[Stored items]
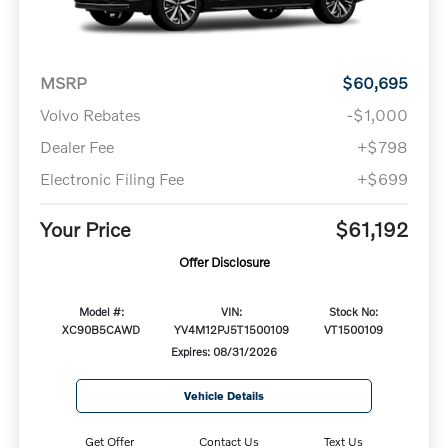
MSRP
$60,695
Volvo Rebates
-$1,000
Dealer Fee
+$798
Electronic Filing Fee
+$699
Your Price
$61,192
Offer Disclosure
Model #:
VIN:
Stock No:
XC90B5CAWD
YV4M12PJ5T1500109
VT1500109
Expires: 08/31/2026
Vehicle Details
Get Offer
Contact Us
Text Us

** Exercise **
In the answer, the data should reappear exactly, with no pictures.

** Exercise answer **
MSRP
$60,695
Volvo Rebates
-$1,000
Dealer Fee
+$798
Electronic Filing Fee
+$699
Your Price
$61,192
Offer Disclosure
Model #:
VIN:
Stock No:
XC90B5CAWD
YV4M12PJ5T1500109
VT1500109
Expires: 08/31/2026
Vehicle Details
Get Offer
Contact Us
Text Us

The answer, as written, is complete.